In an age when it’s easy to cynically dismiss a lot of worship music as formulaic, it can be difficult to be intentional about finding music that both honors God and is great to listen to. That’s a tension felt by worship collective Gungor. Over the course of three albums, the band has tried to figure out what, exactly, it means to worship God in an authentic way. Because, above all, Gungor just wants to give listeners something that’s honest.
“Worship is an offering,” says Michael Gungor, the band’s leader and producer. “So anything can be worship regardless of the content if it’s made in that way. I guess I can say, for me, it’s worship. I hope it can become worship for other people.”

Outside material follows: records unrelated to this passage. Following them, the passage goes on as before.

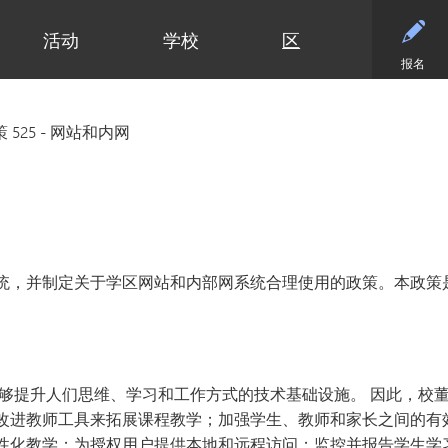
活动
学校
区
报名
小学
部门
小学（K-5年级）
初中
初中
合作伙伴
高中
高中
清泉小学
预算与财务
课程设置
活动 - MME
东初中
后援会
学术
日历
 525 - 网站和内网
迪普黑文小学
招标与提案征集
小学网站链接
活动 - MMW
西初中
案例
大学
设施
（在新窗口/标签
埃克塞尔西尔小学
通信
小学美术
钻石俱乐部
毕业
常见
高中活动
高中
格罗夫兰小学
设施使用与租赁
沉浸式教学选项（幼儿园至五年
家庭协作
美术
联系
社团与拓展活动
明尼通卡高中
级）
明尼瓦什塔小学
人力资源
明尼通卡校友会
毕业
注册
联系我们
Kindergarten at Minnetonka
风景高地小学
营养服务
明尼通卡基金会
国际
体育
）
（在新窗口/标签页中打开）
明尼通卡合唱团
读写能力计划
居民及公开招募
斯基珀斯助威俱乐部
国际
体育
统，并制定关于学区网站和内部网系统合理使用的政策。本政策
（在新窗口/标签页中打开）
明尼通卡部落
安全与安保
Tonka CARES
语言
门票
（在新窗口/标签页中打开）
初中（6-8年级）
明尼通卡管弦乐团
教学
托恩卡之傲
明尼
学术荣誉
（在新窗口/标签页中打开）
明尼通卡剧院
技术
MO
课程目录
（在新窗口/标签页中打开）
注册
测试与评估
“引
语言沉浸式教学（6-8年级）
学生会
提升人们思维、学习和工作方式的技术基础设施。 因此，校董
交通
船长
改进教师工具来拓展课程教学；加强学生、教师和家长之间的有
Ton
性化教学；为授权用户提供本地和远程访问；监控并报告学生学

Their latest attempt at this is the mold-breaking Ghosts Upon the Earth, an often quiet and contemplative concept album. Instead of a string of artificially joyful worship anthems, the album detours to explore pain and sadness. None of its tracks are worship “hits” mined from other worship albums either—frankly, there aren’t even many songs that could be sung by a congregation. And, oh yeah, flutes are involved.
Michael and his wife/co-songwriter, Lisa Gungor, don’t recall the exact moment their band’s third full release turned into a concept album. It began as a study of dark vs. light. Eventually, it blossomed into one of the most well-received albums of 2011. From “Let There Be” to “Every Breath,” it examines the narrative spanning creation to our own restoration—with the aid of non-traditional instruments and odd time signatures.
“In an age of our attention being at two minutes, I liked the idea of putting the effort into a complete work,” Michael says. “There’s a lot of laziness in the creative world a lot of times. I like the idea of thinking enough through it that we could create this entire work that is coherent.”
With their art, the Gungors want to do their part to help take worship music out of the well-intentioned box it has often been placed in. They believe people are ready for an expanded definition of worship.